Trends in constructing the EU defence edifice: A Neofunctionalist Account Using Fuzzy Sets and Risk Identification
Date
Authors
Journal Title
Journal ISSN
Volume Title
Publisher
Abstract
This thesis examines the evolution of the European Union’s defence architecture through an integrated analysis of institutional developments and subsequent individual perceptions. Drawing on 95 key documents spanning 1992–2020 and questionnaires from Greece as a case study, it assesses trends in the EU defence edifice using Schmitter’s neofunctionalist framework. The analysis focuses on spillover, retrenchment, and related integration dynamics across the political, procedural, economic, and military dimensions that collectively constitute the EU’s defence concept.The document analysis, grounded in fuzzy‑set logic, reveals a shift from political deliberation toward procedural structuring, signalling the maturation of the Common Security and Defence Policy (CSDP). At the same time, it indicates a prevailing tendency toward retrenchment, tempered by limited signs of spillover.

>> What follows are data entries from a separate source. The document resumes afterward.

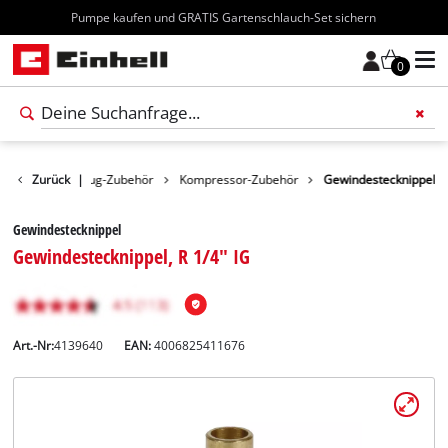
Kostenloser Versand ab 70€
0
ehör
Zurück
Werkzeug-Zubehör
|
Kompressor-Zubehör
Gewindestecknippel
Gewindestecknippel
Gewindestecknippel, R 1/4" IG
Art.-Nr:
4139640
EAN:
4006825411676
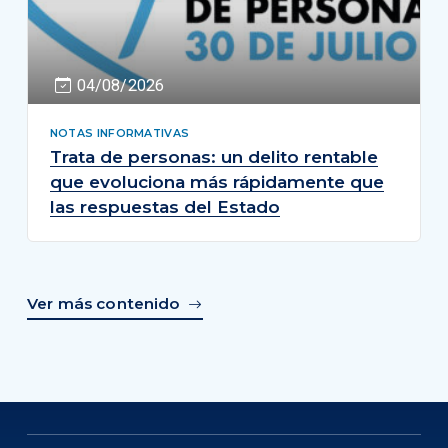
04/08/2026
NOTAS INFORMATIVAS
Trata de personas: un delito rentable
que evoluciona más rápidamente que
las respuestas del Estado
Ver más contenido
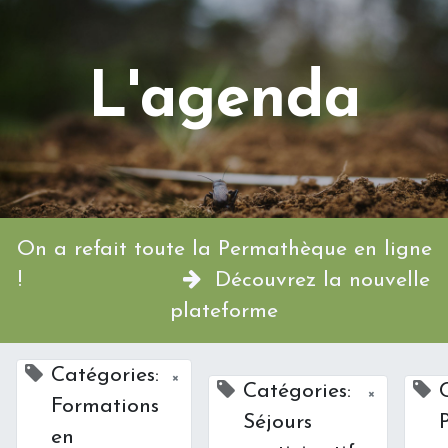
L'agenda
On a refait toute la Permathèque en ligne
!
Découvrez la nouvelle
plateforme
Catégories:
×
Catégories:
×
Formations
Séjours
en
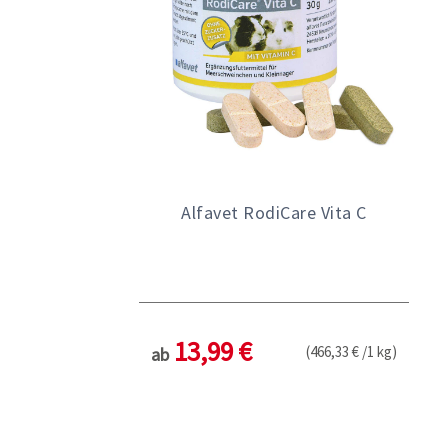
Alfavet RodiCare Vita C
13,99 €
(466,33 € /1 kg)
ab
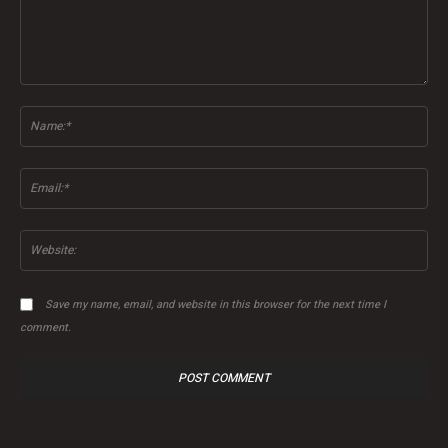
Comment:
Na
Ema
Web
Save my name, email, and website in this browser for the next time I
comment.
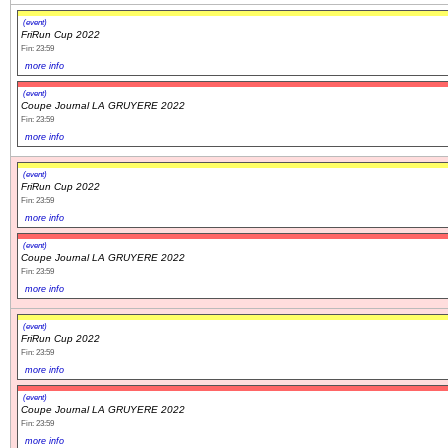
(event)
FriRun Cup 2022
Fin: 23:59
more info
(event)
Coupe Journal LA GRUYERE 2022
Fin: 23:59
more info
(event)
FriRun Cup 2022
Fin: 23:59
more info
(event)
Coupe Journal LA GRUYERE 2022
Fin: 23:59
more info
(event)
FriRun Cup 2022
Fin: 23:59
more info
(event)
Coupe Journal LA GRUYERE 2022
Fin: 23:59
more info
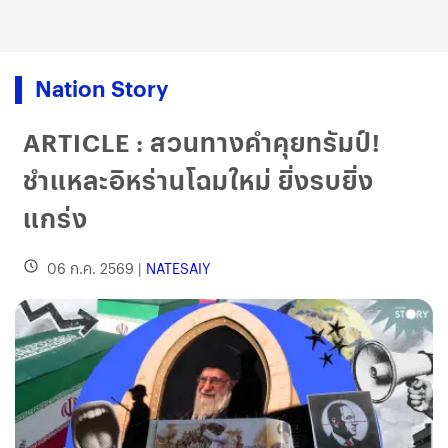
Nation Story
ARTICLE : สวนทางคำคุยทรัมป์!
ชำแหละอิหร่านโฉมใหม่ ยิ่งรบยิ่ง
แกร่ง
06 ก.ค. 2569
|
NATESAIY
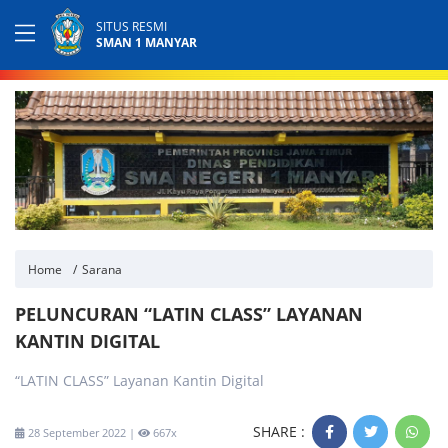
SITUS RESMI
SMAN 1 MANYAR
Home
Sarana
PELUNCURAN “LATIN CLASS” LAYANAN
KANTIN DIGITAL
“LATIN CLASS” Layanan Kantin Digital
SHARE :
28 September 2022 |
667x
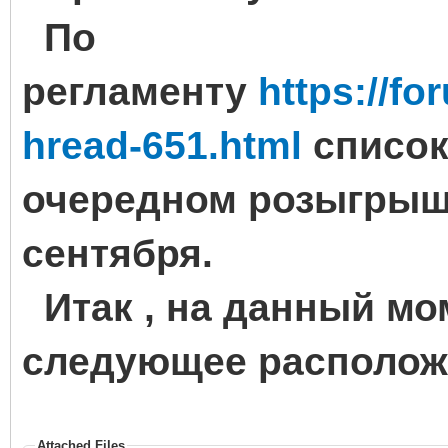
По
регламенту
https://f
hread-651.html
список
очередном розыгрыш
сентября.
Итак , на данный м
следующее расположе
Attached Files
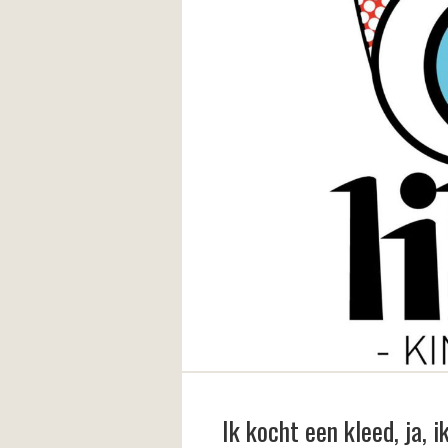
Ik kocht een kleed, ja, i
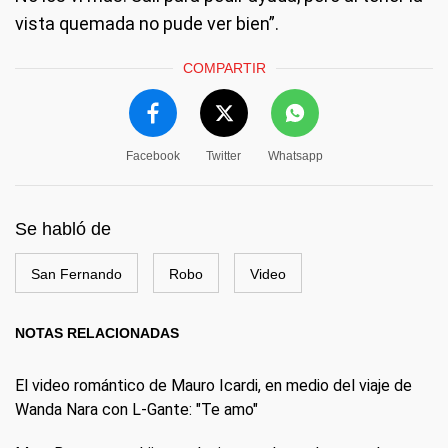
vista quemada no pude ver bien”.
COMPARTIR
Facebook
Twitter
Whatsapp
Se habló de
San Fernando
Robo
Video
NOTAS RELACIONADAS
El video romántico de Mauro Icardi, en medio del viaje de
Wanda Nara con L-Gante: "Te amo"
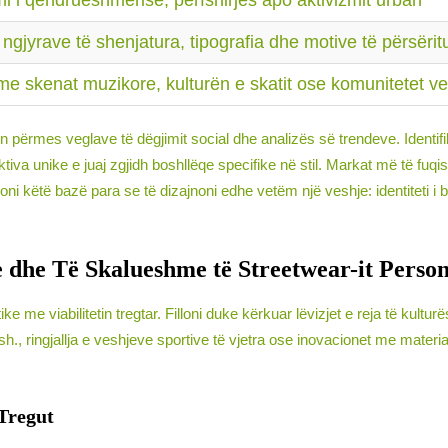
mi i qëndrueshmërisë, përfshirjes apo aktivizmit urban
 ngjyrave të shenjatura, tipografia dhe motive të përsërit
me skenat muzikore, kulturën e skatit ose komunitetet 
përmes veglave të dëgjimit social dhe analizës së trendeve. Identifi
va unike e juaj zgjidh boshllëqe specifike në stil. Markat më të fuqish
oni këtë bazë para se të dizajnoni edhe vetëm një veshje: identiteti i 
e dhe Të Skalueshme të Streetwear-it Perso
ike me viabilitetin tregtar. Filloni duke kërkuar lëvizjet e reja të kult
.sh., ringjallja e veshjeve sportive të vjetra ose inovacionet me mater
 Tregut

Survey findings, informed by risk‑identification techniques, underscore concerns regarding the EU’s currently insufficient defence capabilities and the potential dominance of powerful Member States in the event of deeper integration, highlighting a persistent tension between aspirations for supranational cohesion and enduring intergovernmentalism.Although respondents express support for deeper defence cooperation, mistrust in the EU’s inclusiveness constrains the transfer of loyalty that neofunctionalist theory identifies as essential for integration. Overall, the study concludes that full defence integration is unlikely in the near term and instead points to an emerging pattern of “à‑la‑carte differentiation,” which further hinders the EU’s strategic autonomy. Nonetheless, gradual convergence and incremental spillover dynamics—particularly in the economic dimension—suggest scope for deeper collaboration, provided that the procedural and military dimensions acquire more consistently supranational characteristics and that a meaningful transfer of loyalty begins to materialize in the field of defence. In this context, the thesis introduces the double rule, a conceptual ratio illustrating the extent to which supranational features must outweigh intergovernmental ones for integration dynamics to gain traction—thereby offering a measurable benchmark for assessing the EU’s future defence trajectory.